Mixed tactics work best
Despite gardeners’ best efforts, deer will damage landscape plantings. The two questions most frequently asked are: “What can I plant that deer won’t eat?” and “How can I stop deer & rabbits from browsing on my favorite plants?” The simple answers are that there are very few truly deer-proof or rabbit-proof plants and that, if they are hungry enough, repellents, scare devices and gadgets, and poorly constructed physical barriers will all fail. With a little diligence and a mix of strategies, you can achieve success. In the end, the only fool-proof method of resistance is a strong fence. Consider constructing a barrier to keep deer and rabbits from the most important plants in your landscape. In the meantime, consider the following suggestions.

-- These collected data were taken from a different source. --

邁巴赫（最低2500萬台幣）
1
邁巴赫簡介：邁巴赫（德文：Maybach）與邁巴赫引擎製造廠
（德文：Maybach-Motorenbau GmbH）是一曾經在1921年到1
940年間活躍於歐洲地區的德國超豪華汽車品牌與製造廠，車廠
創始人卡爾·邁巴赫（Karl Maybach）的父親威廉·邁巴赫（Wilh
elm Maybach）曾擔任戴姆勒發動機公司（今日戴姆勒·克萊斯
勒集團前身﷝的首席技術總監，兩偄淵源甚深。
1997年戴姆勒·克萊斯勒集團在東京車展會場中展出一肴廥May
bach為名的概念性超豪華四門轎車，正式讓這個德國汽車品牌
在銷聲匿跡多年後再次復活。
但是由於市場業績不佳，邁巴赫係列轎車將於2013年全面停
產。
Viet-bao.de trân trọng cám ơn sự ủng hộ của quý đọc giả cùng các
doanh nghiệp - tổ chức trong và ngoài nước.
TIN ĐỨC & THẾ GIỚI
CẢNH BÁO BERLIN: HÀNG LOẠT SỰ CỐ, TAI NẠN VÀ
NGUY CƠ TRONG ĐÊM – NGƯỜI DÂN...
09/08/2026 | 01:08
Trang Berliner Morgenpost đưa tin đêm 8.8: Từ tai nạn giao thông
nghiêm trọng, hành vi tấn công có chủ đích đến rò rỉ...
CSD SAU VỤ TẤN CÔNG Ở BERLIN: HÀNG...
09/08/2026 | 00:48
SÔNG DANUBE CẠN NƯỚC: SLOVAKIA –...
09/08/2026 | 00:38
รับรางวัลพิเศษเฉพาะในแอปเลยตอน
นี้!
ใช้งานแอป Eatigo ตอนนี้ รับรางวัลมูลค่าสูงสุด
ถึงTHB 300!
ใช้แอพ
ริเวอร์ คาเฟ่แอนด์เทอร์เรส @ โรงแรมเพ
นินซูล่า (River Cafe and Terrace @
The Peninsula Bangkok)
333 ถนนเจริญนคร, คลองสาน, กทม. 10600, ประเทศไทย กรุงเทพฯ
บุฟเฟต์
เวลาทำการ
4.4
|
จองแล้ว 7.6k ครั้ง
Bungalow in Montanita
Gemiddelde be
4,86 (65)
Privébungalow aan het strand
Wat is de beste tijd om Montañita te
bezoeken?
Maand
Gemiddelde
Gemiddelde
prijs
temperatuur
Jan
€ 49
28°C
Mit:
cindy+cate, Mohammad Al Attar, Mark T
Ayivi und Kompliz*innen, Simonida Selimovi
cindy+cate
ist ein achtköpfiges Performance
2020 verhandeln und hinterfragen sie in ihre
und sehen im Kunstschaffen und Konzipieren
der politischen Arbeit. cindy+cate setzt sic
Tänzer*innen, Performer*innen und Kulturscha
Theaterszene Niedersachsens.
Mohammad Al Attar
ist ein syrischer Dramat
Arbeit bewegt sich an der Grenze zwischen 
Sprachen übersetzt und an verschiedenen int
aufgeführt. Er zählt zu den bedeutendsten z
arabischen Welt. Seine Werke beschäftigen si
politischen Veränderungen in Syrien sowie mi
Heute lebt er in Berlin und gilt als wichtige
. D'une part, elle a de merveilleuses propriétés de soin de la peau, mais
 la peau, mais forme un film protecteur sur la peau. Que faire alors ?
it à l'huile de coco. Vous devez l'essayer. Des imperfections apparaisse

Hang sachets filled with Fertilome organic fertilizer around the area, or apply organic fertilizer (at half the recommended rate) around emerging bulbs and spring plants. Reapply a month later. Applications of liquid foliar repellents, such as Liquid Fence or I Must Garden Repellent, which will work equally well; just don’t apply them in late summer or fall.

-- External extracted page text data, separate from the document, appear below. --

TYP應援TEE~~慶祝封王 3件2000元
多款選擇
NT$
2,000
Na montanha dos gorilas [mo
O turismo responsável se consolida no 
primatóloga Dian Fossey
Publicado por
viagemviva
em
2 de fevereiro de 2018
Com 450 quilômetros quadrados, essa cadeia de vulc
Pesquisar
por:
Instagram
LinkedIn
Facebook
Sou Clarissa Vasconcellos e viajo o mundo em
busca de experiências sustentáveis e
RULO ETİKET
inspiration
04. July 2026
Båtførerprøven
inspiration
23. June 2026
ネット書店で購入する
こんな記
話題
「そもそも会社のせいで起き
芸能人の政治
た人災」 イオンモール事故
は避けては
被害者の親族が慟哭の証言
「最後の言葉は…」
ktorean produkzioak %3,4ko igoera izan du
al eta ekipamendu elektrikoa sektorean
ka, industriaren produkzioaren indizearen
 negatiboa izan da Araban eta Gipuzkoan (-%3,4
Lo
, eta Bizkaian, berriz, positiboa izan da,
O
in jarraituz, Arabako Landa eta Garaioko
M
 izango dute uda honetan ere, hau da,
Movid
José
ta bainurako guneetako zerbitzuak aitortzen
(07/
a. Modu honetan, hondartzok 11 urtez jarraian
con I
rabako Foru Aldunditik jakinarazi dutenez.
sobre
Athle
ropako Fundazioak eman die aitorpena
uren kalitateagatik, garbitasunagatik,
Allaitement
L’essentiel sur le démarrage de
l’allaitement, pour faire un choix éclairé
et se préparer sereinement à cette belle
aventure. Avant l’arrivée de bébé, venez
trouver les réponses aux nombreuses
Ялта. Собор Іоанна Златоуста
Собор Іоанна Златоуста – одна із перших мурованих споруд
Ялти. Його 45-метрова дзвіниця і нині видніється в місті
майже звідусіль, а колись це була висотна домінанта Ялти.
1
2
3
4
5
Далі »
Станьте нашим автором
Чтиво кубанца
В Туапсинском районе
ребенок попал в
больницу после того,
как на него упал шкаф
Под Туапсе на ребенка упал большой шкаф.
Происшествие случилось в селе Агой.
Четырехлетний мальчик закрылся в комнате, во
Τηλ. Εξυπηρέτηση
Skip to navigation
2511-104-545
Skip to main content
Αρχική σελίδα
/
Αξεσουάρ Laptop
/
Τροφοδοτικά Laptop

Apply liquid spray repellents like Liquid Fence or I Must Garden, an odor-based repellent every two to three weeks once plants have fully leafed out. Especially spritz flower buds as they appear. The odor based repellents use a mixture of rotten eggs smell and spicy plant oils to deter critters. Or apply a blood -derived product like Blood Meal granules around your flower bed to create a barrier around your plants.
Continue your summer program. Evaluate environmental and biological factors (like the abundance of food sources or the increase in deer numbers) to determine if you should rely on repellents or physical barriers, like fencing or burlap wraps, for the winter months.
Apply a blood-derived spray or granular repellent like Blood Meal during the dormant season (once in November and again in January). Odor- or taste-based repellents can be less effective during cold temperatures.